+++ Data excerpts +++

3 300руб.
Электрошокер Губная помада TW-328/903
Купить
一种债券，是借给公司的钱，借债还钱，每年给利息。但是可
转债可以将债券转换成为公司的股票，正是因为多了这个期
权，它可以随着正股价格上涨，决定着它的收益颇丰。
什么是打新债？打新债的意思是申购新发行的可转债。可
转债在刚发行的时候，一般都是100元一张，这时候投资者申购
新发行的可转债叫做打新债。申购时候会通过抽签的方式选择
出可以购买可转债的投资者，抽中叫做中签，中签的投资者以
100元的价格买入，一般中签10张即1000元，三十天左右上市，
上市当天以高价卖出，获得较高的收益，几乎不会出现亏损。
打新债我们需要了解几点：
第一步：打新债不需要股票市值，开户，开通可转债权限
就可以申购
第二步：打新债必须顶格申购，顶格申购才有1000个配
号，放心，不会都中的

+++

Work instruction: Retype every record above exactly as it stands.

Task answer:
3 300руб.
Электрошокер Губная помада TW-328/903
Купить
一种债券，是借给公司的钱，借债还钱，每年给利息。但是可
转债可以将债券转换成为公司的股票，正是因为多了这个期
权，它可以随着正股价格上涨，决定着它的收益颇丰。
什么是打新债？打新债的意思是申购新发行的可转债。可
转债在刚发行的时候，一般都是100元一张，这时候投资者申购
新发行的可转债叫做打新债。申购时候会通过抽签的方式选择
出可以购买可转债的投资者，抽中叫做中签，中签的投资者以
100元的价格买入，一般中签10张即1000元，三十天左右上市，
上市当天以高价卖出，获得较高的收益，几乎不会出现亏损。
打新债我们需要了解几点：
第一步：打新债不需要股票市值，开户，开通可转债权限
就可以申购
第二步：打新债必须顶格申购，顶格申购才有1000个配
号，放心，不会都中的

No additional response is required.